→ Problem requirements: When the line containing "EMP BRANDS BOOST EARNINGS WITH" is found in the data below, copy it and each line after it through the line containing "UCRATIVE CBD PRE-ROLL STRATEGY", exactly and with no others.

→ Input data:

---

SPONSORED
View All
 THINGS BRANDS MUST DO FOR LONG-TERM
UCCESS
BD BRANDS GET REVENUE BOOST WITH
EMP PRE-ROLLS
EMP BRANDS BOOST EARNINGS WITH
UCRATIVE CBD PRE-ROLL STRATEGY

---

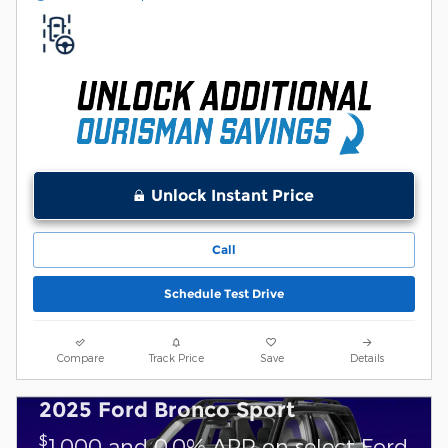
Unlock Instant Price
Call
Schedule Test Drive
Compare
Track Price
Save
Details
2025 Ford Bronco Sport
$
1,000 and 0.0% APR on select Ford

---

→ Worked solution:
EMP BRANDS BOOST EARNINGS WITH
UCRATIVE CBD PRE-ROLL STRATEGY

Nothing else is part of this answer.